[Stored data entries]
╔══

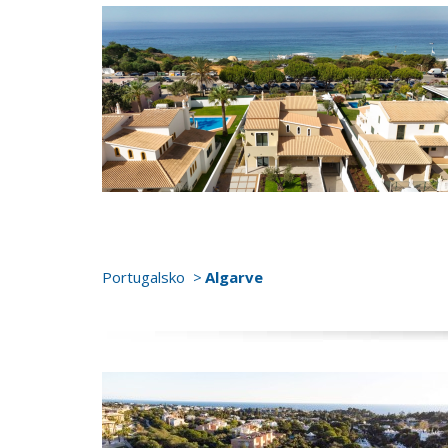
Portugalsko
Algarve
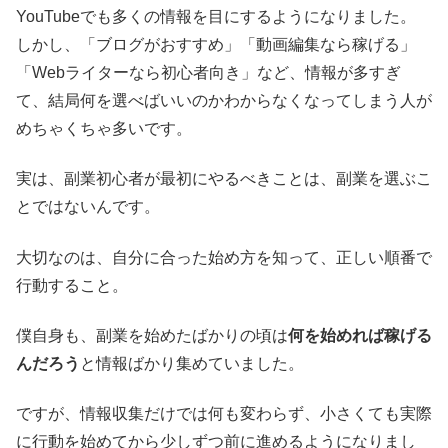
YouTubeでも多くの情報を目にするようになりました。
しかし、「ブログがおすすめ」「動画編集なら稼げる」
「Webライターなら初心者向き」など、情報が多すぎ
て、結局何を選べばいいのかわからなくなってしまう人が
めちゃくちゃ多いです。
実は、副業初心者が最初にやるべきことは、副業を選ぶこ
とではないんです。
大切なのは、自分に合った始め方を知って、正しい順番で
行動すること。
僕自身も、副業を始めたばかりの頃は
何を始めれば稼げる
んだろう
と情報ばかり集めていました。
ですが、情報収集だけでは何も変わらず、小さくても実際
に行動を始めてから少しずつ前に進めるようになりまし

╚══
╔══

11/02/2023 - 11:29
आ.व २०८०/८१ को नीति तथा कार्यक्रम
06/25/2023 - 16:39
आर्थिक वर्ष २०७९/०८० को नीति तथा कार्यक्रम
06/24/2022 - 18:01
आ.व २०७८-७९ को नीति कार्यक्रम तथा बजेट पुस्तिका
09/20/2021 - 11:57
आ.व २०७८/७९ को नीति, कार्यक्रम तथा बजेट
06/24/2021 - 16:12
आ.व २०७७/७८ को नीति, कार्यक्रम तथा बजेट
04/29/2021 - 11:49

╚══

TASK REQUIREMENTS -> Quote the lines above exactly, starting with the one that has "Portugalsko" and ending with the one that has "に行動を始めてから少しずつ前に進めるようになりまし"; drop the pictures and include nothing else.

YOUR SOLUTION ->
Portugalsko
Algarve
YouTubeでも多くの情報を目にするようになりました。
しかし、「ブログがおすすめ」「動画編集なら稼げる」
「Webライターなら初心者向き」など、情報が多すぎ
て、結局何を選べばいいのかわからなくなってしまう人が
めちゃくちゃ多いです。
実は、副業初心者が最初にやるべきことは、副業を選ぶこ
とではないんです。
大切なのは、自分に合った始め方を知って、正しい順番で
行動すること。
僕自身も、副業を始めたばかりの頃は
何を始めれば稼げる
んだろう
と情報ばかり集めていました。
ですが、情報収集だけでは何も変わらず、小さくても実際
に行動を始めてから少しずつ前に進めるようになりまし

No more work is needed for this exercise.